Fig. 6. Meta-learning neural network based on magnon scattering by a hopfion.

Fig. 6.

(A) Schematic of the meta-learning neuromorphic device. The process of magnon scattering by the hopfion is used to implement the neural network. Carrying the input signal shown in the left frequency spectrum, magnons are injected into the device through the injector antenna. The scattered magnons are received at the detector antenna and are decoded to the right spectrum to obtain the output signal in arbitrary units (a.u.). (B) Correspondence between the neural network nodes and the isosurfaces of the hopfion. The amplitude of magnons of each frequency can be seen as a node in a neural network. The connections between nodes can be treated as the scattering spectrum of magnons. The connections starting from the same node can be seen as an isosurface of the hopfion. (C) Flowchart of the meta-learning framework. The blue dashed circle denotes the meta-learning step, and the red dashed circle denotes the linear regression step. (D) Normalized loss function (loss ratio) convergence curves for the test task. The red line represents the test without meta-learning.
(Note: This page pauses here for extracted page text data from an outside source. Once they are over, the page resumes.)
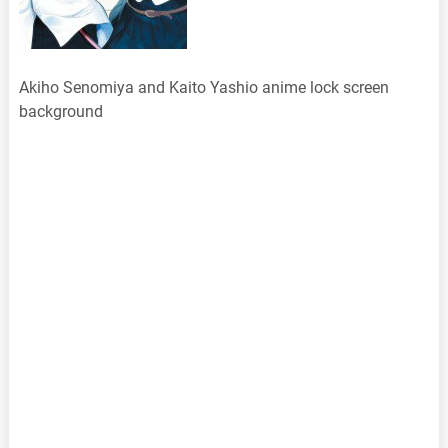
Akiho Senomiya and Kaito Yashio anime lock screen
background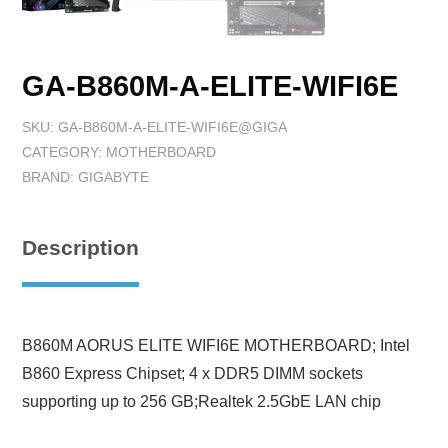
GA-B860M-A-ELITE-WIFI6E
SKU:
GA-B860M-A-ELITE-WIFI6E@GIGA
CATEGORY:
MOTHERBOARD
BRAND:
GIGABYTE
Description
B860M AORUS ELITE WIFI6E MOTHERBOARD; Intel
B860 Express Chipset; 4 x DDR5 DIMM sockets
supporting up to 256 GB;Realtek 2.5GbE LAN chip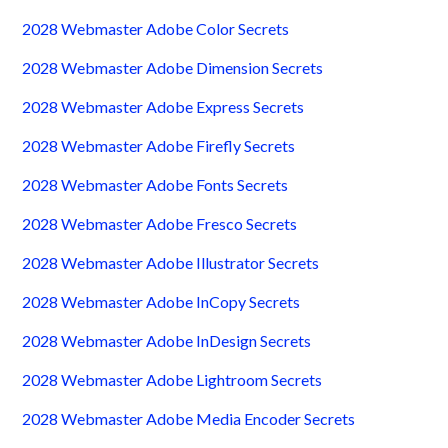
2028 Webmaster Adobe Color Secrets
2028 Webmaster Adobe Dimension Secrets
2028 Webmaster Adobe Express Secrets
2028 Webmaster Adobe Firefly Secrets
2028 Webmaster Adobe Fonts Secrets
2028 Webmaster Adobe Fresco Secrets
2028 Webmaster Adobe Illustrator Secrets
2028 Webmaster Adobe InCopy Secrets
2028 Webmaster Adobe InDesign Secrets
2028 Webmaster Adobe Lightroom Secrets
2028 Webmaster Adobe Media Encoder Secrets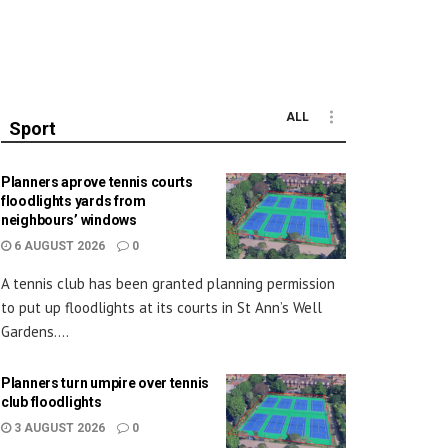
ALL
Sport
Planners aprove tennis courts
floodlights yards from
neighbours’ windows
6 AUGUST 2026
0
A tennis club has been granted planning permission
to put up floodlights at its courts in St Ann’s Well
Gardens....
Planners turn umpire over tennis
club floodlights
3 AUGUST 2026
0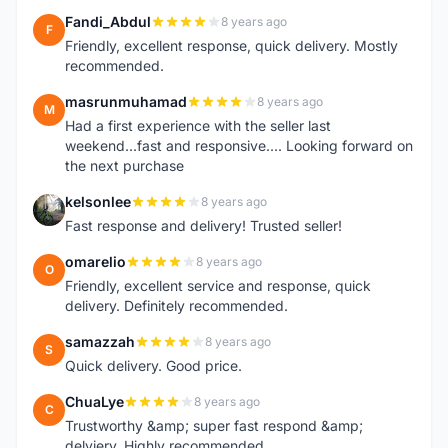
Fandi_Abdul
8 years ago
F
Friendly, excellent response, quick delivery. Mostly
recommended.
masrunmuhamad
8 years ago
M
Had a first experience with the seller last
weekend...fast and responsive.... Looking forward on
the next purchase
kelsonlee
8 years ago
K
Fast response and delivery! Trusted seller!
omarelio
8 years ago
O
Friendly, excellent service and response, quick
delivery. Definitely recommended.
samazzah
8 years ago
S
Quick delivery. Good price.
ChuaLye
8 years ago
C
Trustworthy &amp; super fast respond &amp;
delviery. Highly recommended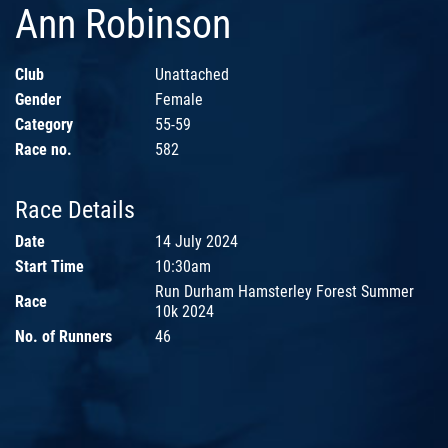
Ann Robinson
Club
Unattached
Gender
Female
Category
55-59
Race no.
582
Race Details
Date
14 July 2024
Start Time
10:30am
Run Durham Hamsterley Forest Summer
Race
10k 2024
No. of Runners
46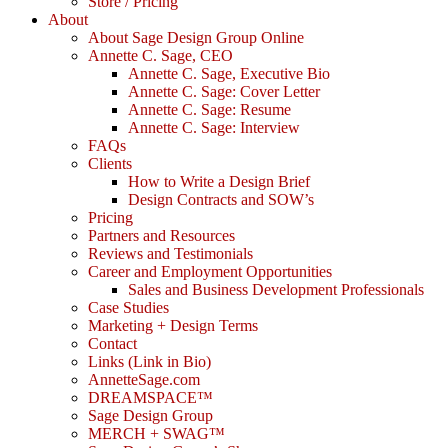
Store / Pricing
About
About Sage Design Group Online
Annette C. Sage, CEO
Annette C. Sage, Executive Bio
Annette C. Sage: Cover Letter
Annette C. Sage: Resume
Annette C. Sage: Interview
FAQs
Clients
How to Write a Design Brief
Design Contracts and SOW’s
Pricing
Partners and Resources
Reviews and Testimonials
Career and Employment Opportunities
Sales and Business Development Professionals
Case Studies
Marketing + Design Terms
Contact
Links (Link in Bio)
AnnetteSage.com
DREAMSPACE™
Sage Design Group
MERCH + SWAG™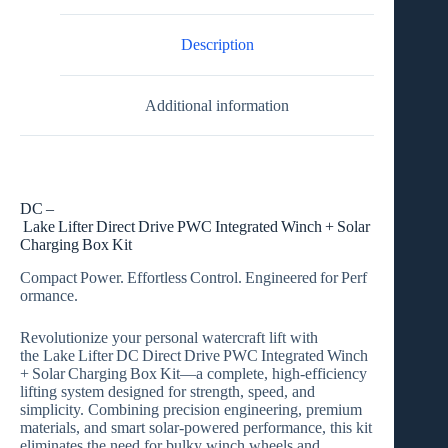
Integrated
Winch
+
Description
Solar
Charging
Box
Additional information
Kit
quantity
DC –
Lake Lifter Direct Drive PWC Integrated Winch + Solar
Charging Box Kit
Compact Power. Effortless Control. Engineered for Perf
ormance.
Revolutionize your personal watercraft lift with
the
Lake Lifter DC Direct Drive PWC Integrated Winch
+ Solar Charging Box Kit
—a complete, high‑efficiency
lifting system designed for strength, speed, and
simplicity. Combining precision engineering, premium
materials, and smart solar‑powered performance, this kit
eliminates the need for bulky winch wheels and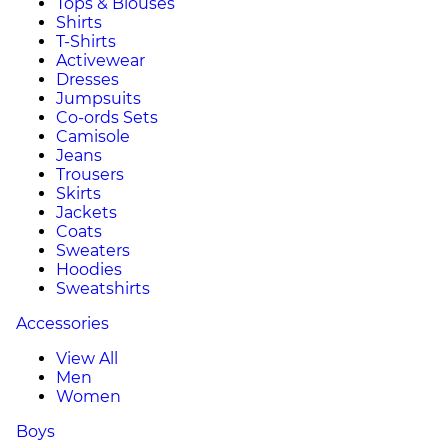
Tops & Blouses
Shirts
T-Shirts
Activewear
Dresses
Jumpsuits
Co-ords Sets
Camisole
Jeans
Trousers
Skirts
Jackets
Coats
Sweaters
Hoodies
Sweatshirts
Accessories
View All
Men
Women
Boys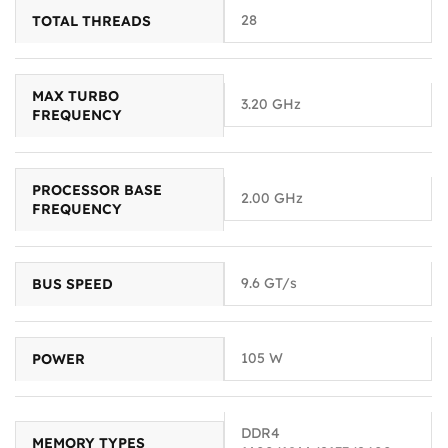
28
TOTAL THREADS
MAX TURBO
3.20 GHz
FREQUENCY
PROCESSOR BASE
2.00 GHz
FREQUENCY
9.6 GT/s
BUS SPEED
105 W
POWER
DDR4
MEMORY TYPES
The green line represents the test with meta-learning. (E) Prediction result for the test task without and with the multitask training. Normalized root mean square error (NRMSE) is used to estimate the prediction accuracy. (F and G) Our device performs so well in complex time series tasks that the NRMSE reaches 0.028 for (F) the periodic signal and 0.041 for (G) the Lorenz-like chaotic time series.